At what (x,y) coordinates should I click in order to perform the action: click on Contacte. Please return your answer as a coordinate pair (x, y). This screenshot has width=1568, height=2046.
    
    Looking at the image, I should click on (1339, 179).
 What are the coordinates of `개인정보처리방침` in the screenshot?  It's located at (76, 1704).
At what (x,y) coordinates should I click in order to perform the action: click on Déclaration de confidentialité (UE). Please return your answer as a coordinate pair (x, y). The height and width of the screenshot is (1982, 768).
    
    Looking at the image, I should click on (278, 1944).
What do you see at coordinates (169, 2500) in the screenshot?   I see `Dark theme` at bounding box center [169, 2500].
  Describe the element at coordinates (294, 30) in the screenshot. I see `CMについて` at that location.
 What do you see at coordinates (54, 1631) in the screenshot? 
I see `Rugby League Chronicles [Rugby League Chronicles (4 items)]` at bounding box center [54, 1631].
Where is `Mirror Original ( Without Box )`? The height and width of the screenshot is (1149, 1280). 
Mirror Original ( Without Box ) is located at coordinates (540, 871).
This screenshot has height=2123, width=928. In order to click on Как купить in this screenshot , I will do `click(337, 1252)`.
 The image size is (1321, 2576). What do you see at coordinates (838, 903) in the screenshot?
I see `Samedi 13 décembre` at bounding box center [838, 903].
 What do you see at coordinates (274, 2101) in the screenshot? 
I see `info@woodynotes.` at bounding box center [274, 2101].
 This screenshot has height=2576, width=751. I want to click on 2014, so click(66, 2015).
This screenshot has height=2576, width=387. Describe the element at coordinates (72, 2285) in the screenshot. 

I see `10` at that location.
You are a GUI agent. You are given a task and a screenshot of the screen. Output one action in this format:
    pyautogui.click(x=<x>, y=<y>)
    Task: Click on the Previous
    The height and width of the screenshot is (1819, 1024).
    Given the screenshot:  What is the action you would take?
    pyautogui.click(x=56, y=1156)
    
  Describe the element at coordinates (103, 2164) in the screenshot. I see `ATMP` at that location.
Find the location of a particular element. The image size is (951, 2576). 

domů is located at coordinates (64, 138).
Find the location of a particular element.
__________________________________________________
TASK BRIEF >> What you return must match the data line for line.

SOLVED PROBLEM >>
At what (x,y) coordinates should I click in order to perform the action: click on Contacte. Please return your answer as a coordinate pair (x, y). This screenshot has width=1568, height=2046.
    
    Looking at the image, I should click on (1339, 179).
 What are the coordinates of `개인정보처리방침` in the screenshot?  It's located at (76, 1704).
At what (x,y) coordinates should I click in order to perform the action: click on Déclaration de confidentialité (UE). Please return your answer as a coordinate pair (x, y). The height and width of the screenshot is (1982, 768).
    
    Looking at the image, I should click on (278, 1944).
What do you see at coordinates (169, 2500) in the screenshot?   I see `Dark theme` at bounding box center [169, 2500].
  Describe the element at coordinates (294, 30) in the screenshot. I see `CMについて` at that location.
 What do you see at coordinates (54, 1631) in the screenshot? 
I see `Rugby League Chronicles [Rugby League Chronicles (4 items)]` at bounding box center [54, 1631].
Where is `Mirror Original ( Without Box )`? The height and width of the screenshot is (1149, 1280). 
Mirror Original ( Without Box ) is located at coordinates (540, 871).
This screenshot has height=2123, width=928. In order to click on Как купить in this screenshot , I will do `click(337, 1252)`.
 The image size is (1321, 2576). What do you see at coordinates (838, 903) in the screenshot?
I see `Samedi 13 décembre` at bounding box center [838, 903].
 What do you see at coordinates (274, 2101) in the screenshot? 
I see `info@woodynotes.` at bounding box center [274, 2101].
 This screenshot has height=2576, width=751. I want to click on 2014, so click(66, 2015).
This screenshot has height=2576, width=387. Describe the element at coordinates (72, 2285) in the screenshot. 

I see `10` at that location.
You are a GUI agent. You are given a task and a screenshot of the screen. Output one action in this format:
    pyautogui.click(x=<x>, y=<y>)
    Task: Click on the Previous
    The height and width of the screenshot is (1819, 1024).
    Given the screenshot:  What is the action you would take?
    pyautogui.click(x=56, y=1156)
    
  Describe the element at coordinates (103, 2164) in the screenshot. I see `ATMP` at that location.
Find the location of a particular element. The image size is (951, 2576). 

domů is located at coordinates (64, 138).
Find the location of a particular element.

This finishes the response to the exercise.